»»

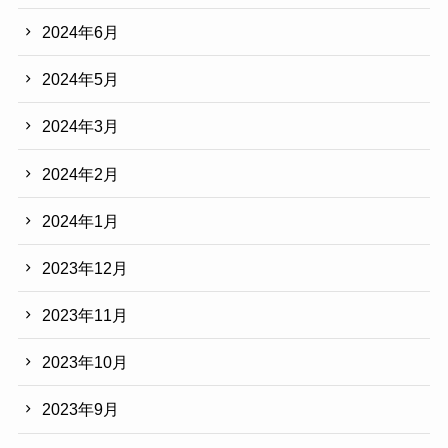
2024年6月
2024年5月
2024年3月
2024年2月
2024年1月
2023年12月
2023年11月
2023年10月
2023年9月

««

## [AIM OF THE TASK]
Set down each entry above exactly as it appears. Omit the pictures.

## [EXERCISE RESULT]
2024年6月
2024年5月
2024年3月
2024年2月
2024年1月
2023年12月
2023年11月
2023年10月
2023年9月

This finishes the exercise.